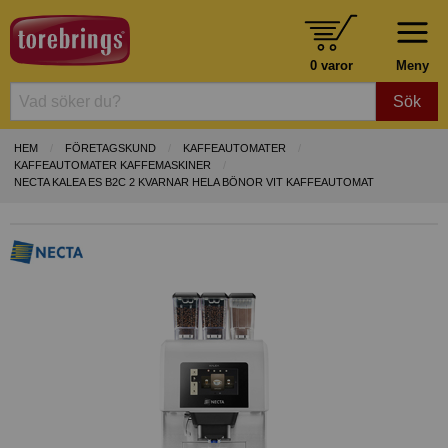
0 varor
Meny
Sök
HEM
FÖRETAGSKUND
KAFFEAUTOMATER
KAFFEAUTOMATER KAFFEMASKINER
NECTA KALEA ES B2C 2 KVARNAR HELA BÖNOR VIT KAFFEAUTOMAT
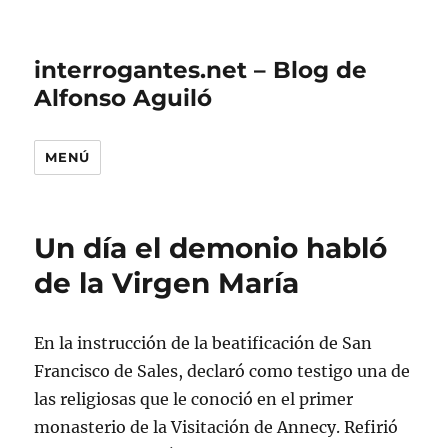
interrogantes.net – Blog de
Alfonso Aguiló
MENÚ
Un día el demonio habló
de la Virgen María
En la instrucción de la beatificación de San
Francisco de Sales, declaró como testigo una de
las religiosas que le conoció en el primer
monasterio de la Visitación de Annecy. Refirió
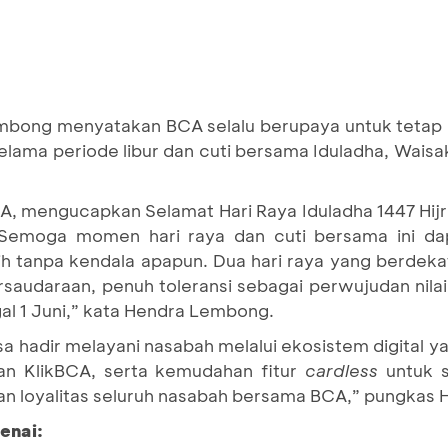
mbong menyatakan BCA selalu berupaya untuk tetap 
lama periode libur dan cuti bersama Iduladha, Waisak
, mengucapkan Selamat Hari Raya Iduladha 1447 Hijr
 Semoga momen hari raya dan cuti bersama ini d
 tanpa kendala apapun. Dua hari raya yang berdekat
audaraan, penuh toleransi sebagai perwujudan nilai-n
ggal 1 Juni,” kata Hendra Lembong.
 hadir melayani nasabah melalui ekosistem digital ya
an KlikBCA, serta kemudahan fitur
cardless
untuk s
an loyalitas seluruh nasabah bersama BCA,” pungkas
enai:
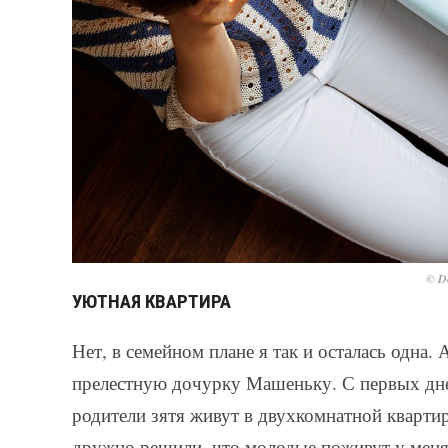
© De
УЮТНАЯ КВАРТИРА
Нет, в семейном плане я так и осталась одна
прелестную дочурку Машеньку. С первых дн
родители зятя живут в двухкомнатной квартир
дружно решили, что молодые поживут у меня,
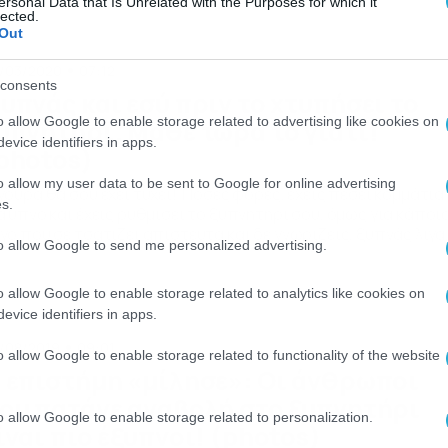
α και η αίσθηση που υπάρχει είναι πως δεν έχει καταφέρει ν
ersonal Data that Is Unrelated with the Purposes for which it
lected.
]
Out
/03/2020
07:12
consents
υπνάς και εσύ πριν το χτυπήσει το
o allow Google to enable storage related to advertising like cookies on
υπνητήρι; Μάθε τώρα το γιατί!
evice identifiers in apps.
photos)
o allow my user data to be sent to Google for online advertising
γουρα θα σου έχει τύχει! Πόσες φορές, έχεις πέσει κομμάτια
s.
α ύπνο και έχεις ρυθμίσει το ξυπνητήρι σου, όμως για κάποι
γο που σε τσατίζει απίστευτα και δε γνωρίζεις, ξυπνάς λίγα
to allow Google to send me personalized advertising.
πτά και δευτερόλεπτα πριν αυτό χτυπήσει; Δεν υπάρχει
ιρότερο πράγμα γενικά, αυτό είναι το μόνο σίγουρο. Έχεις
αρωτηθεί όμως για ποιο λόγο μπορεί να […]
o allow Google to enable storage related to analytics like cookies on
evice identifiers in apps.
/08/2019
09:01
o allow Google to enable storage related to functionality of the website
 επιστήμη «μίλησε»: Οι άνθρωποι
ου πατάνε αναβολή στο ξυπνητήρι
o allow Google to enable storage related to personalization.
ίναι πιο έξυπνοι! (photos)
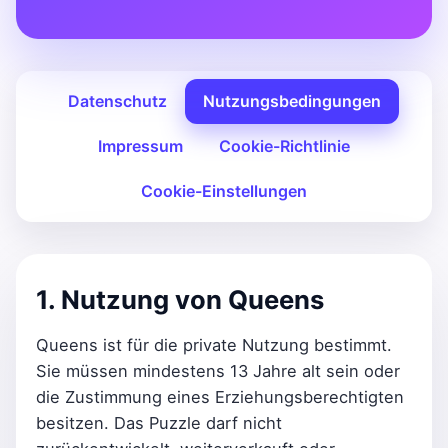
Datenschutz
Nutzungsbedingungen
Impressum
Cookie-Richtlinie
Cookie-Einstellungen
1. Nutzung von Queens
Queens ist für die private Nutzung bestimmt.
Sie müssen mindestens 13 Jahre alt sein oder
die Zustimmung eines Erziehungsberechtigten
besitzen. Das Puzzle darf nicht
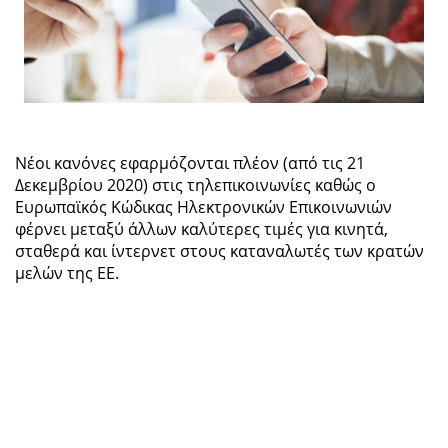
Νέοι κανόνες εφαρμόζονται πλέον (από τις 21
Δεκεμβρίου 2020) στις τηλεπικοινωνίες καθώς ο
Ευρωπαϊκός Κώδικας Ηλεκτρονικών Επικοινωνιών
φέρνει μεταξύ άλλων καλύτερες τιμές για κινητά,
σταθερά και ίντερνετ στους καταναλωτές των κρατών
μελών της ΕΕ.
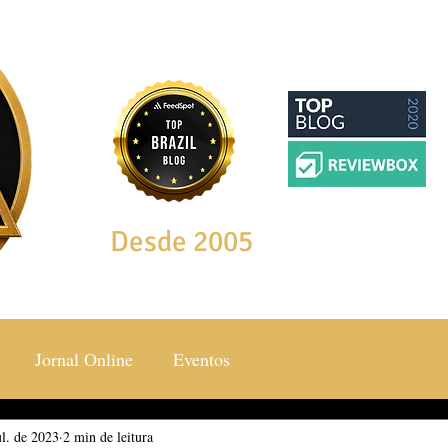
Desde 2005
Jornal Online
Eventos
ul. de 2023
ocial & Estilos
2 min de leitura
Saúde & Bem Estar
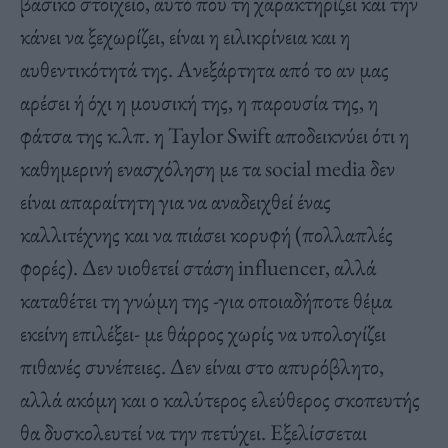
βασικό στοιχείο, αυτό που τη χαρακτηρίζει και την
κάνει να ξεχωρίζει, είναι η ειλικρίνεια και η
αυθεντικότητά της. Ανεξάρτητα από το αν μας
αρέσει ή όχι η μουσική της, η παρουσία της, η
φάτσα της κ.λπ. η Taylor Swift αποδεικνύει ότι η
καθημερινή ενασχόληση με τα social media δεν
είναι απαραίτητη για να αναδειχθεί ένας
καλλιτέχνης και να πιάσει κορυφή (πολλαπλές
φορές). Δεν υιοθετεί στάση influencer, αλλά
καταθέτει τη γνώμη της -για οποιαδήποτε θέμα
εκείνη επιλέξει- με θάρρος χωρίς να υπολογίζει
πιθανές συνέπειες. Δεν είναι στο απυρόβλητο,
αλλά ακόμη και ο καλύτερος ελεύθερος σκοπευτής
θα δυσκολευτεί να την πετύχει. Εξελίσσεται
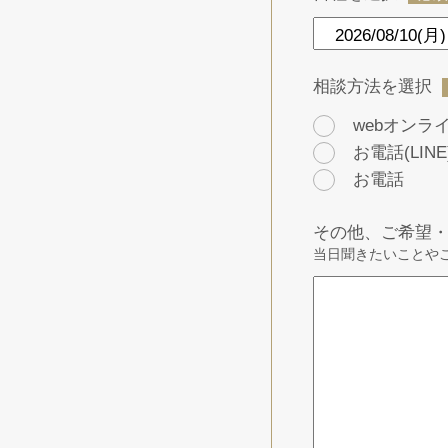
相談方法を選択
webオンライン
お電話(LINE
お電話
その他、ご希望
当日聞きたいことや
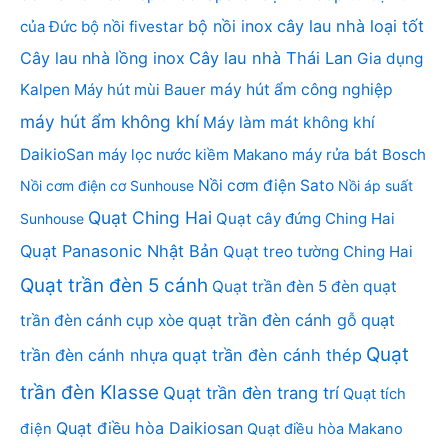
bộ nồi inox
cây lau nhà loại tốt
của Đức
bộ nồi fivestar
Cây lau nhà lồng inox
Cây lau nhà Thái Lan
Gia dụng
Kalpen
Máy hút mùi Bauer
máy hút ẩm công nghiệp
máy hút ẩm không khí
Máy làm mát không khí
DaikioSan
máy lọc nước kiềm Makano
máy rửa bát Bosch
Nồi cơm điện Sato
Nồi cơm điện cơ Sunhouse
Nồi áp suất
Quạt Ching Hai
Quạt cây đứng Ching Hai
Sunhouse
Quạt Panasonic Nhật Bản
Quạt treo tường Ching Hai
Quạt trần đèn 5 cánh
Quạt trần đèn 5 đèn
quạt
quạt trần đèn cánh gỗ
quạt
trần đèn cánh cụp xòe
Quạt
trần đèn cánh nhựa
quạt trần đèn cánh thép
trần đèn Klasse
Quạt trần đèn trang trí
Quạt tích
Quạt điều hòa Daikiosan
điện
Quạt điều hòa Makano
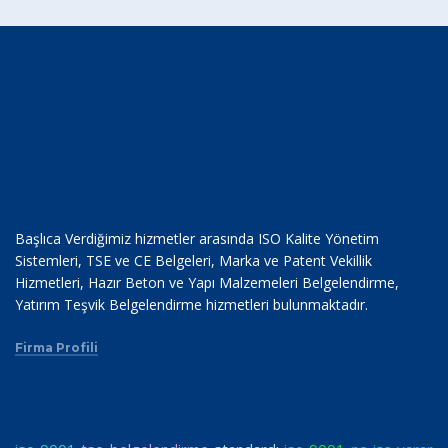
Başlıca Verdiğimiz hizmetler arasında ISO Kalite Yönetim
Sistemleri, TSE ve CE Belgeleri, Marka ve Patent Vekillik
Hizmetleri, Hazır Beton ve Yapı Malzemeleri Belgelendirme,
Yatırım Teşvik Belgelendirme hizmetleri bulunmaktadır.
Firma Profili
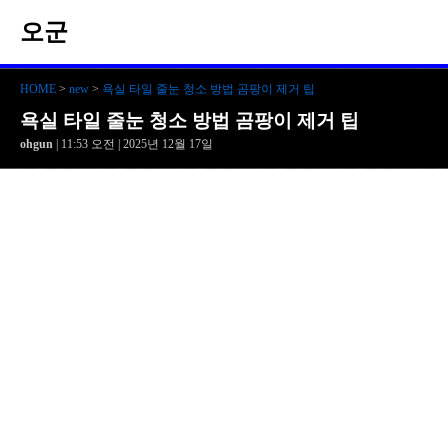
오군
HOME
>
new
>
욕실 타일 줄눈 청소 방법 곰팡이 제거 팁
욕실 타일 줄눈 청소 방법 곰팡이 제거 팁
ohgun
| 11:53 오전 | 2025년 12월 17일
-------
= What needs to be done =
With every picture omitted, write out the material exactly from its first line through the line containing "kata Hendra Lembong.".

= Solution to the exercise =
0 varor
Meny
Sök
HEM
FÖRETAGSKUND
KAFFEAUTOMATER
KAFFEAUTOMATER KAFFEMASKINER
NECTA KALEA ES B2C 2 KVARNAR HELA BÖNOR VIT KAFFEAUTOMAT
interrogantes.net – Blog de
Alfonso Aguiló
MENÚ
Un día el demonio habló
de la Virgen María
En la instrucción de la beatificación de San
Francisco de Sales, declaró como testigo una de
las religiosas que le conoció en el primer
monasterio de la Visitación de Annecy. Refirió
mbong menyatakan BCA selalu berupaya untuk tetap 
lama periode libur dan cuti bersama Iduladha, Waisak
, mengucapkan Selamat Hari Raya Iduladha 1447 Hijr
 Semoga momen hari raya dan cuti bersama ini d
 tanpa kendala apapun. Dua hari raya yang berdekat
audaraan, penuh toleransi sebagai perwujudan nilai-n
ggal 1 Juni,” kata Hendra Lembong.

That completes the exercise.